Exercise
Copy all records exactly; omit pictures.

Information provided
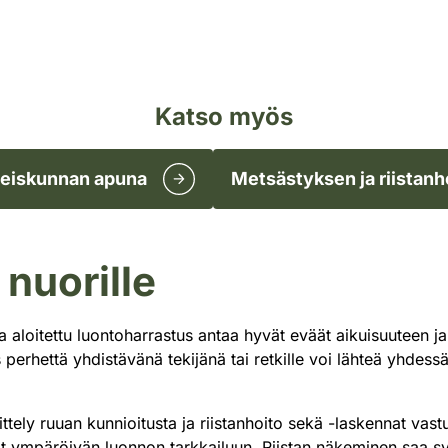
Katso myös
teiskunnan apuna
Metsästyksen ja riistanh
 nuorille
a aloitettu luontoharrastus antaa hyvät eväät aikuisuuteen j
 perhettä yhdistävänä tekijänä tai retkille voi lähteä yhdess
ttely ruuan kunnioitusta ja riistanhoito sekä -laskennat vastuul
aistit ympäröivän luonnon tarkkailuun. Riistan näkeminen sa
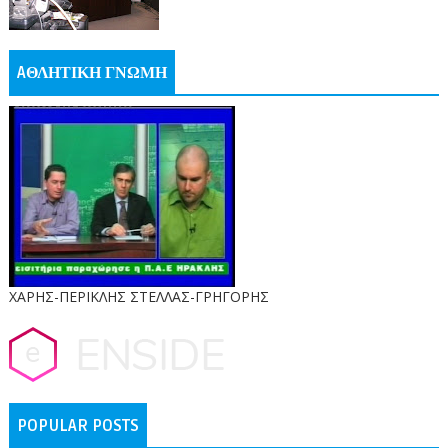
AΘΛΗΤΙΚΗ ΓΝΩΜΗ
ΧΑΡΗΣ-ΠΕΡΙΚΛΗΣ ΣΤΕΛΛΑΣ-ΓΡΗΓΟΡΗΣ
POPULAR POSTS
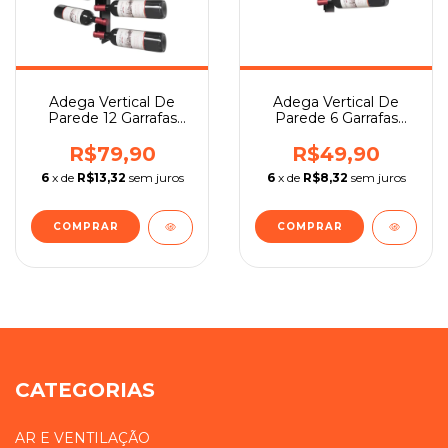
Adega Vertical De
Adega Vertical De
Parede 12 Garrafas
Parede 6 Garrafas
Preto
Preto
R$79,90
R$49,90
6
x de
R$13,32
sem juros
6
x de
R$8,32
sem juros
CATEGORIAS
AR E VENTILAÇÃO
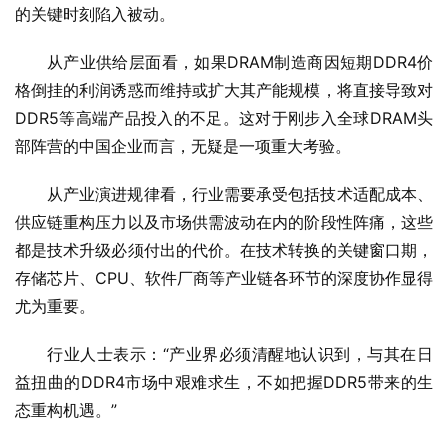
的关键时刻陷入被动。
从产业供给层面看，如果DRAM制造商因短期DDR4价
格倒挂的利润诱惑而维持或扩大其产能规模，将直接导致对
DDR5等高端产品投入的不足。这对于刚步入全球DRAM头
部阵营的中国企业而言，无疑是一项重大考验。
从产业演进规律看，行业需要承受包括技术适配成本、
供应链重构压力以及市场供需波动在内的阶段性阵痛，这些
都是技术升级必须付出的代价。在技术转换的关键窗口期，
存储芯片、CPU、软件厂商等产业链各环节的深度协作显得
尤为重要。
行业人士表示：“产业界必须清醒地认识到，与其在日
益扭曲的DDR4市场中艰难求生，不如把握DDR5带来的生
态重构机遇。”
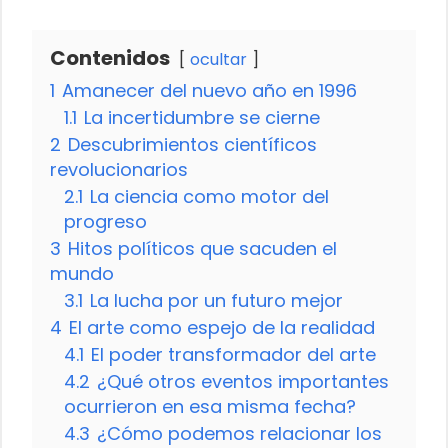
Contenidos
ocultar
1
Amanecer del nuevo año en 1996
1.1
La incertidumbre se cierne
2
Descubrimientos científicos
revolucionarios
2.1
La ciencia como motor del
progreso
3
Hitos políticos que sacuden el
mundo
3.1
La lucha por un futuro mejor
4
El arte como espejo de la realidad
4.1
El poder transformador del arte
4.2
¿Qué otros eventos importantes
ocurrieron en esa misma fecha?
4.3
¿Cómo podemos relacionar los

Task solution
Katso myös
teiskunnan apuna
Metsästyksen ja riistanh
 nuorille
a aloitettu luontoharrastus antaa hyvät eväät aikuisuuteen j
 perhettä yhdistävänä tekijänä tai retkille voi lähteä yhdess
ttely ruuan kunnioitusta ja riistanhoito sekä -laskennat vastuul
aistit ympäröivän luonnon tarkkailuun. Riistan näkeminen sa
AΘΛΗΤΙΚΗ ΓΝΩΜΗ
ΧΑΡΗΣ-ΠΕΡΙΚΛΗΣ ΣΤΕΛΛΑΣ-ΓΡΗΓΟΡΗΣ
POPULAR POSTS
Adega Vertical De
Adega Vertical De
Parede 12 Garrafas
Parede 6 Garrafas
Preto
Preto
R$79,90
R$49,90
6
x de
R$13,32
sem juros
6
x de
R$8,32
sem juros
CATEGORIAS
AR E VENTILAÇÃO
的关键时刻陷入被动。
从产业供给层面看，如果DRAM制造商因短期DDR4价
格倒挂的利润诱惑而维持或扩大其产能规模，将直接导致对
DDR5等高端产品投入的不足。这对于刚步入全球DRAM头
部阵营的中国企业而言，无疑是一项重大考验。
从产业演进规律看，行业需要承受包括技术适配成本、
供应链重构压力以及市场供需波动在内的阶段性阵痛，这些
都是技术升级必须付出的代价。在技术转换的关键窗口期，
存储芯片、CPU、软件厂商等产业链各环节的深度协作显得
尤为重要。
行业人士表示：“产业界必须清醒地认识到，与其在日
益扭曲的DDR4市场中艰难求生，不如把握DDR5带来的生
态重构机遇。”
Contenidos
ocultar
1
Amanecer del nuevo año en 1996
1.1
La incertidumbre se cierne
2
Descubrimientos científicos
revolucionarios
2.1
La ciencia como motor del
progreso
3
Hitos políticos que sacuden el
mundo
3.1
La lucha por un futuro mejor
4
El arte como espejo de la realidad
4.1
El poder transformador del arte
4.2
¿Qué otros eventos importantes
ocurrieron en esa misma fecha?
4.3
¿Cómo podemos relacionar los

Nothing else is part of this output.